Could you transcribe exactly the lines below, from the line with "No.205 [ワッフル]夢路まりあ" through the line with "continentală, nu doar", and nothing else, leaving out the pictures?

→ RECORDS FOR THIS EXERCISE:
>>

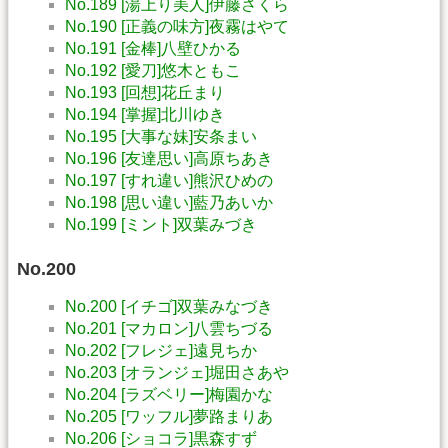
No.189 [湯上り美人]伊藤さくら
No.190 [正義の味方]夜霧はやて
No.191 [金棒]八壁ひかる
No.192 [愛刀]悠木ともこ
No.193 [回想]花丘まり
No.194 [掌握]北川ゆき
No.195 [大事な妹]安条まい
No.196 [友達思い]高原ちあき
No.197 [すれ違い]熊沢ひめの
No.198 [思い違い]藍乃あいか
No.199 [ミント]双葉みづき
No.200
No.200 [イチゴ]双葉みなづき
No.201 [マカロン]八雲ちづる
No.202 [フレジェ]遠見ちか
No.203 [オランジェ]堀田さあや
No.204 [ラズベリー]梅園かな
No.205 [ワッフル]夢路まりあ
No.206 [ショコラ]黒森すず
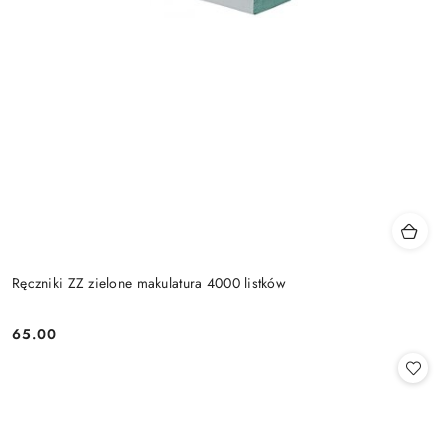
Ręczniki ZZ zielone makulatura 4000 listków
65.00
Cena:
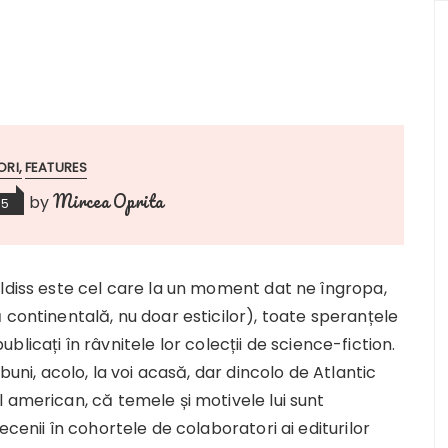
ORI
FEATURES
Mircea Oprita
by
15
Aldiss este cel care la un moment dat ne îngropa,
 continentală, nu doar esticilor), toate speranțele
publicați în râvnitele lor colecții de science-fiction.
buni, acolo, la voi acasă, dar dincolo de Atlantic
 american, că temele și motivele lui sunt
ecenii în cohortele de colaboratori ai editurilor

<<
>>

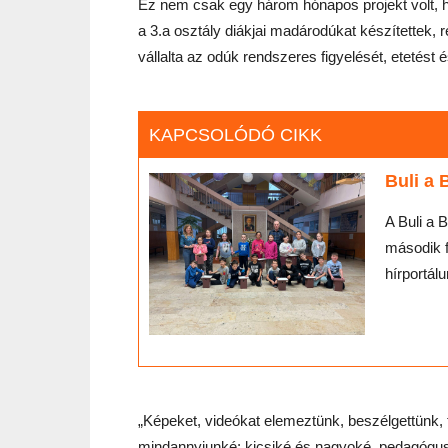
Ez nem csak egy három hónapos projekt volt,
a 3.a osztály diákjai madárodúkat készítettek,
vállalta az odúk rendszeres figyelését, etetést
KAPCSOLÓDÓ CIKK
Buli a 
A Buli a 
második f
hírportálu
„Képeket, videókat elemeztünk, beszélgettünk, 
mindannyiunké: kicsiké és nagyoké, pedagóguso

<<

→ EXERCISE ANSWER:
No.205 [ワッフル]夢路まりあ
No.206 [ショコラ]黒森すず
Ręczniki ZZ zielone makulatura 4000 listków
65.00
Cena:
ORI
FEATURES
Mircea Oprita
by
15
Aldiss este cel care la un moment dat ne îngropa,
 continentală, nu doar esticilor), toate speranțele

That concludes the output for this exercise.